The presence of the same tech giants across many industries has deleterious effects on consumer choice. Take the example of Android. As Google SVP & General Counsel noted: “…while Android is free for manufacturers to use, it’s costly to develop, improve, keep secure, and defend against patent suits. We provide Android for free, and offset our costs through the revenue we generate on our Google apps and services we distribute via Android.”25 Through a zero-price and cross-subsidy strategy, Google has effectively used Android to protect its dominance in the online search market26 and foreclose the market for licensable mobile OS. Android’s competitors such as Symbian, Windows, Blackberry and others could not endure Google’s data-driven, zero-price-based style of competition,27 since they did not have the required infrastructure, access to data, and/or financial strength to compete on these terms.
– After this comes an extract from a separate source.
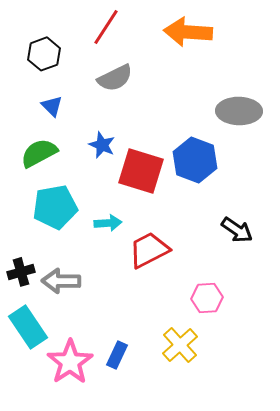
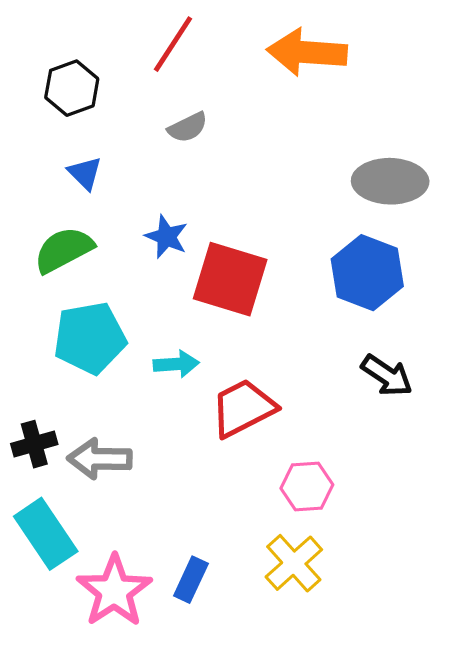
gray semicircle: (115, 78) -> (188, 127), size x0.7
blue hexagon: (195, 160) -> (367, 273), moved
pink hexagon: (207, 298) -> (307, 486), moved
In turn, Android secured Google’s access to a permanent and valuable stream of data from Android users, which strengthens its dominance in the online search market. As a consequence, there are no credible alternatives to Google search, and if consumers do not want to use Android (for example, given its data protection policy), they are only left with Apple’s iOS.

Consumer choice has also been impaired through other routes. Consumers are increasingly worried about the protection of their personal data, and want more privacy-friendly options. However, privacy protection is the kryptonite of online advertising-funded business models. Mergers and acquisitions have proven very successful in quashing this threat. Think of WhatsApp’s 1-dollar-a-user subscription fee business model that sought to protect users’ privacy. When acquired by Facebook in 2014, WhatsApp had a business model that was not designed for fast revenue growth, only user growth. Its business model consisted of providing a free service for a year and then charging an annual 1-dollar subscription fee thereafter. WhatsApp had an aversion to adopting an advertising model for a social messenger service, because WhatsApp founders were especially committed to protecting user privacy given the 2013 mass surveillance revelations in the Edward Snowden affair. After WhatsApp’s acquisition by Facebook, the latter amended WhatsApp’s privacy policy to allow data to be shared with Facebook,28 to the detriment of those consumers who prefer higher levels of data protection.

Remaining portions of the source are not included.